Chinese researchers appear to have deleted important data from a global database operated by the National Institutes of Health that could provide key insights into the origins of the COVID-19 pandemic, a preprint study claims.
An American scientist recovered the deleted data from cloud storage and published his analysis Tuesday. The paper, "Recovery of deleted deep sequencing data sheds more light on the early Wuhan SARS-CoV-2 epidemic," suggests that early virus samples from the Wuhan seafood market that until now have been the focus of most studies on the origins of the pandemic "are not fully representative of the viruses actually present in Wuhan at that time."
The paper is not yet peer-reviewed, and its findings should not yet be considered conclusive. The recovered virus samples do not support either the "lab leak" hypothesis or the "natural origins" hypothesis of the origins of SARS-CoV-2, according to scientists who have examined the paper. But these scientists say it does suggest the virus was spreading in Wuhan earlier than the Chinese government claimed, and the paper's author, Dr. Jesse Bloom, says his findings should reinforce skepticism that China has fully shared all relevant data on COVID-19.

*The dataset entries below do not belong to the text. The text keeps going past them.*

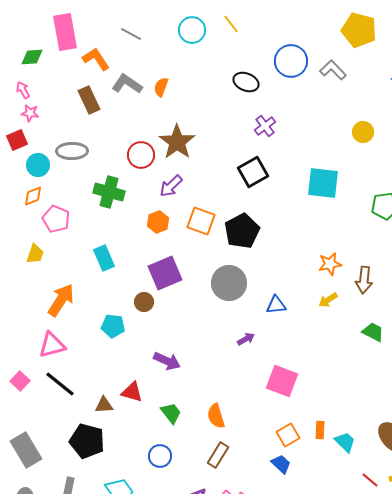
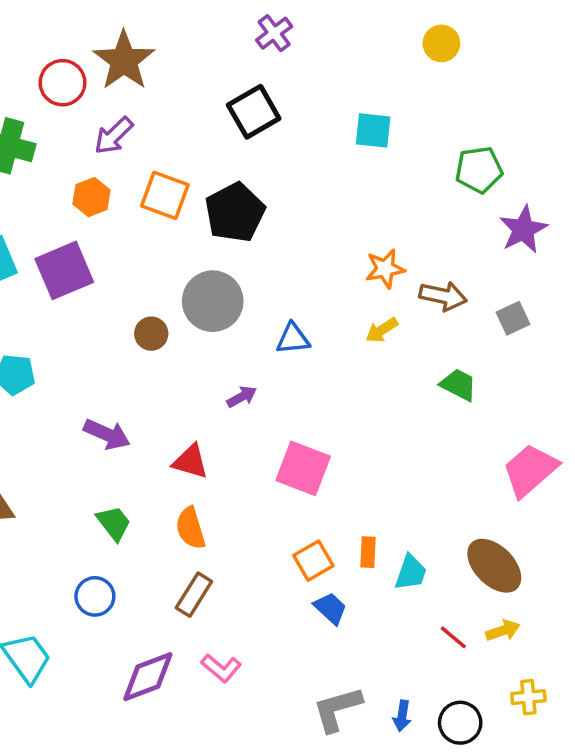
cyan square: (323, 183) -> (373, 130), size x0.7
purple square: (165, 273) -> (64, 270), moved
brown arrow: (364, 280) -> (443, 296), turned -84
brown circle: (144, 302) -> (151, 334), moved
red triangle: (132, 392) -> (191, 462), moved
cyan trapezoid: (345, 442) -> (411, 573), turned 65
blue trapezoid: (281, 464) -> (330, 608), moved

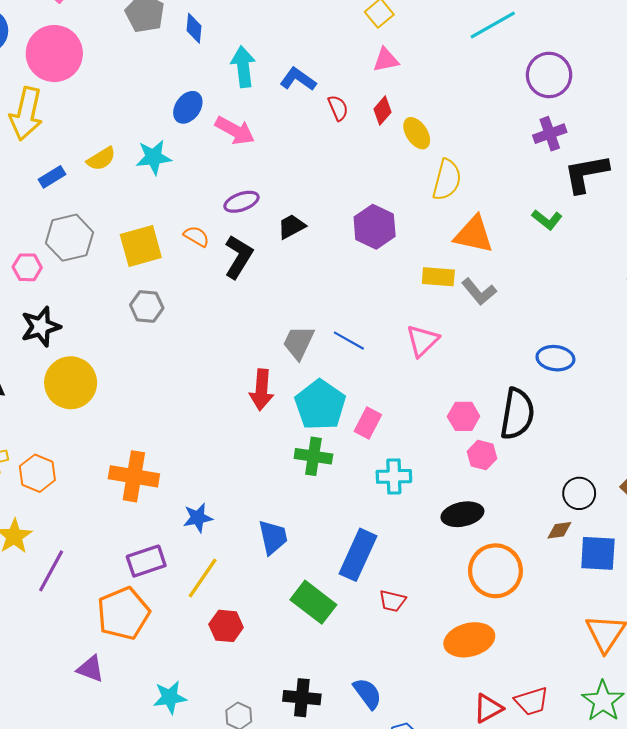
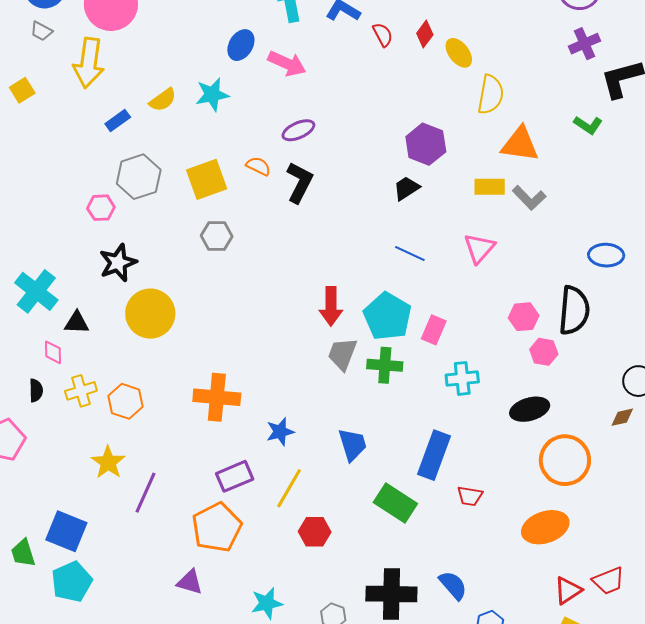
black trapezoid: (291, 226) -> (406, 188), moved
gray trapezoid: (299, 342) -> (342, 354), moved
black cross: (302, 698) -> (391, 594), size x1.4

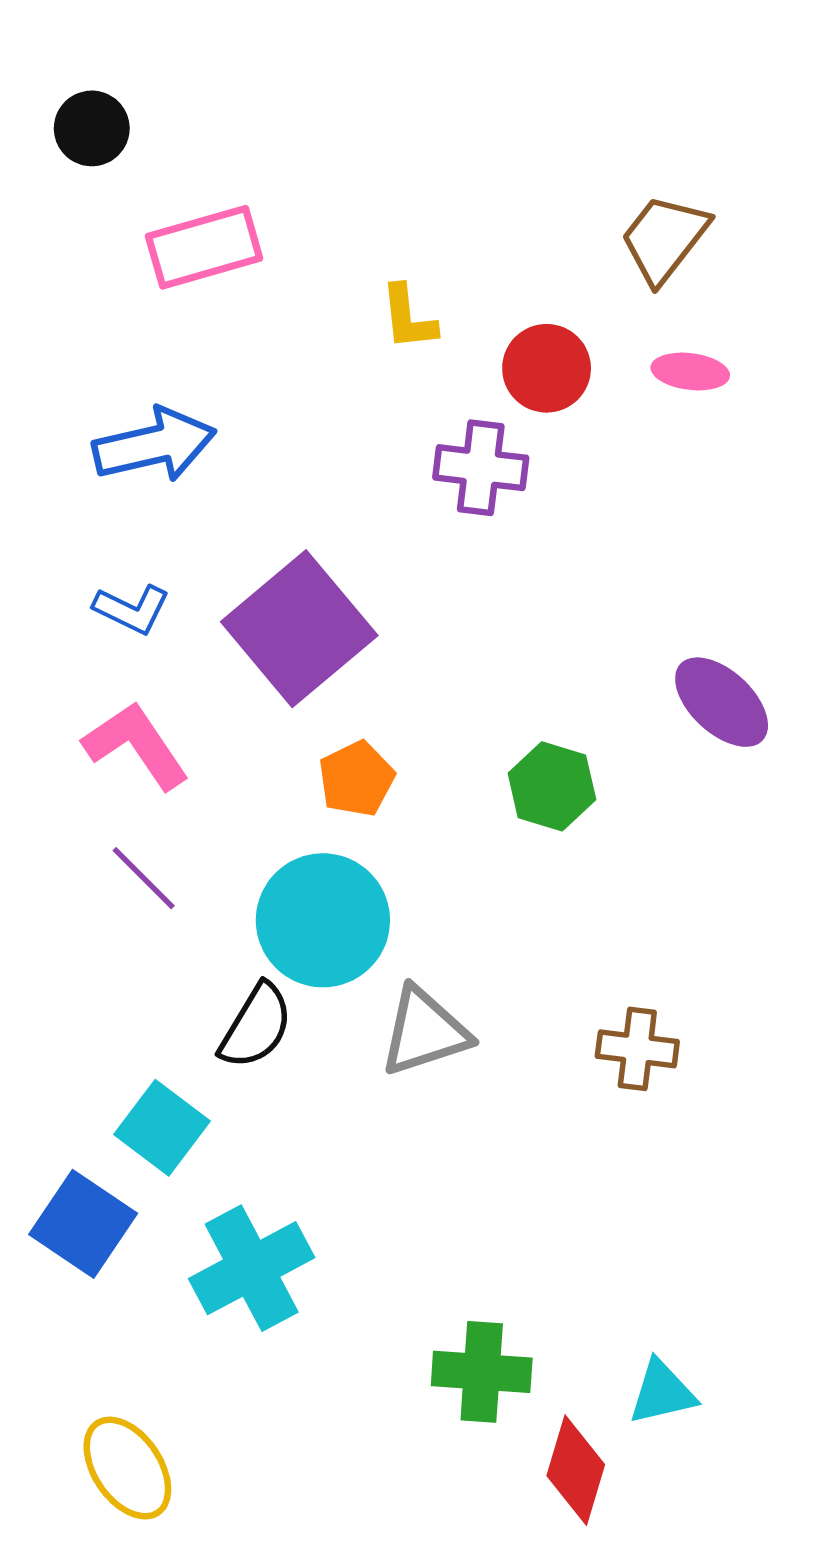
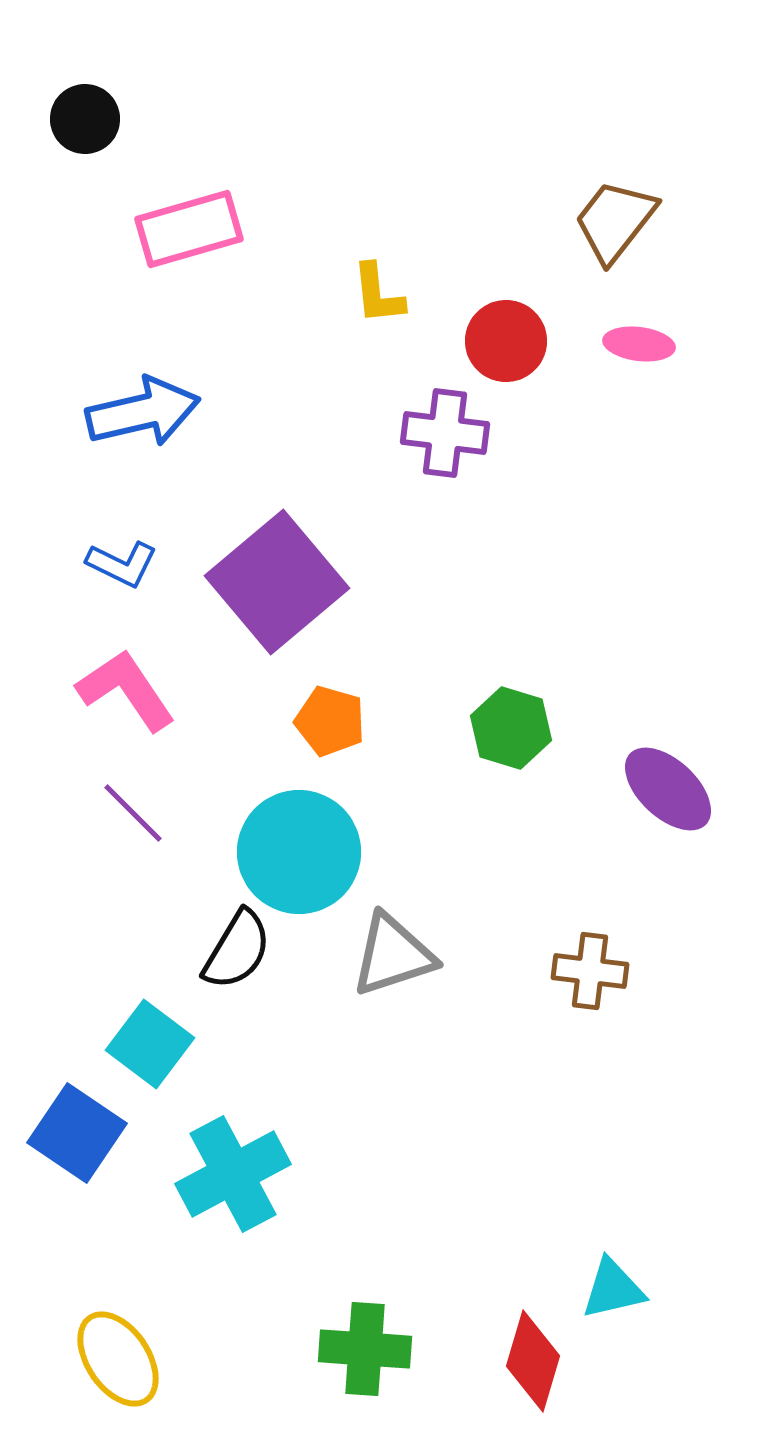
purple ellipse: (722, 702) -> (668, 789), moved
orange pentagon: (356, 779) -> (330, 721), turned -30
green cross: (482, 1372) -> (365, 1349), moved

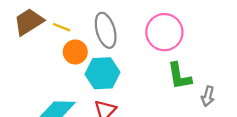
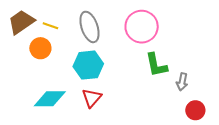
orange circle: (75, 52) -> (40, 48), moved

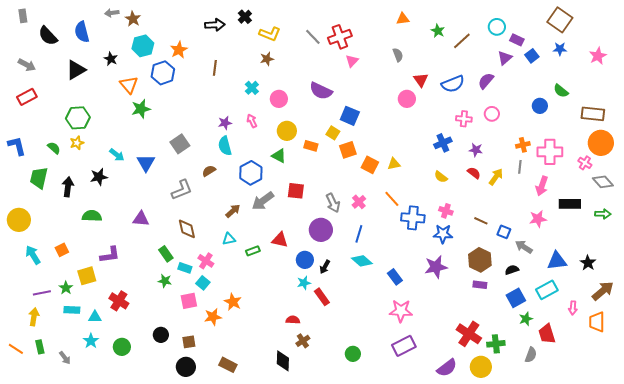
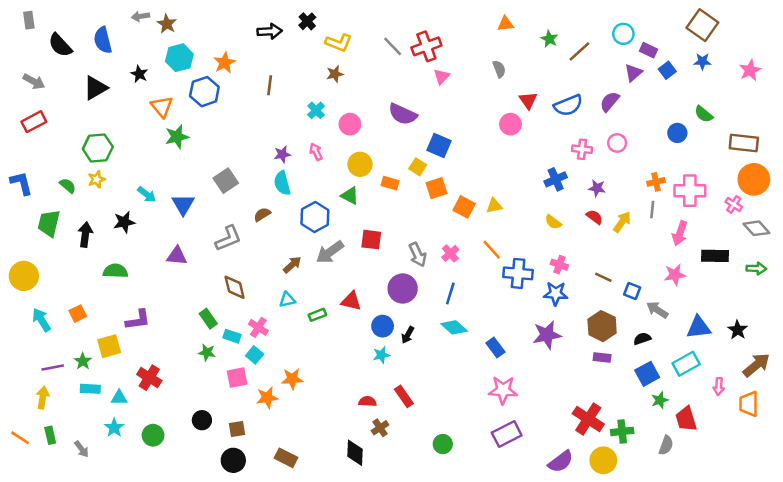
purple triangle: (141, 219) -> (177, 256), moved
red rectangle: (322, 297) -> (404, 396), moved
orange star: (233, 302) -> (292, 379), turned -30

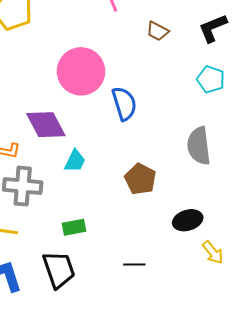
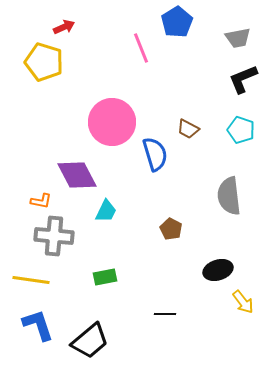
brown trapezoid: (157, 31) -> (188, 129), moved
brown pentagon: (140, 179) -> (171, 229), size x0.7
black trapezoid: (59, 270) -> (90, 341), moved, turned 69

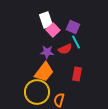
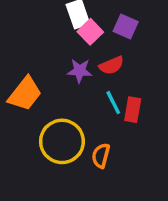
cyan line: (76, 42) -> (113, 103), moved
orange trapezoid: (44, 72) -> (25, 94), moved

Bloom, an influenza virus expert at the Fred Hutchinson Cancer Research Center, also says his study should be a cause for hope that scientists can recover additional information about the early spread of SARS-CoV-2 without an international investigation.
In the course of his research into SARS-CoV-2, Bloom read a paper that analyzed data from a project by Wuhan University that sequenced 45 positive coronavirus cases from January and early February 2020. The Chinese study, which developed an improved technique to test for and diagnose COVID-19 cases, was peer-reviewed and published in June 2020.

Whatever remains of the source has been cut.